─── Materials provided ───
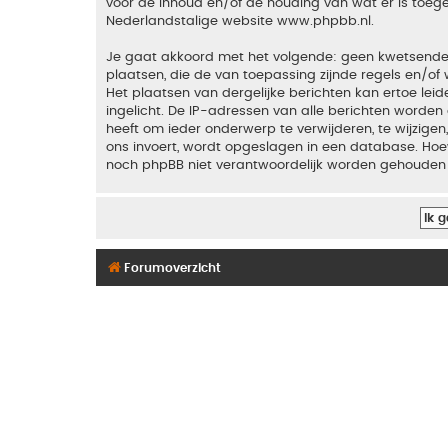
voor de inhoud en/of de houding van wat er is toeg
Nederlandstalige website
www.phpbb.nl
.
Je gaat akkoord met het volgende: geen kwetsende, o
plaatsen, die de van toepassing zijnde regels en/of 
Het plaatsen van dergelijke berichten kan ertoe le
ingelicht. De IP-adressen van alle berichten word
heeft om ieder onderwerp te verwijderen, te wijzigen,
ons invoert, wordt opgeslagen in een database. Hoew
noch phpBB niet verantwoordelijk worden gehouden 
Forumoverzicht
───
◆ What the task asks
The range begins at the line containing "plaatsen, die de" and ends at the last line of the entries; reproduce it exactly.

◆ Exercise answer
plaatsen, die de van toepassing zijnde regels en/of 
Het plaatsen van dergelijke berichten kan ertoe le
ingelicht. De IP-adressen van alle berichten word
heeft om ieder onderwerp te verwijderen, te wijzigen,
ons invoert, wordt opgeslagen in een database. Hoew
noch phpBB niet verantwoordelijk worden gehouden 
Forumoverzicht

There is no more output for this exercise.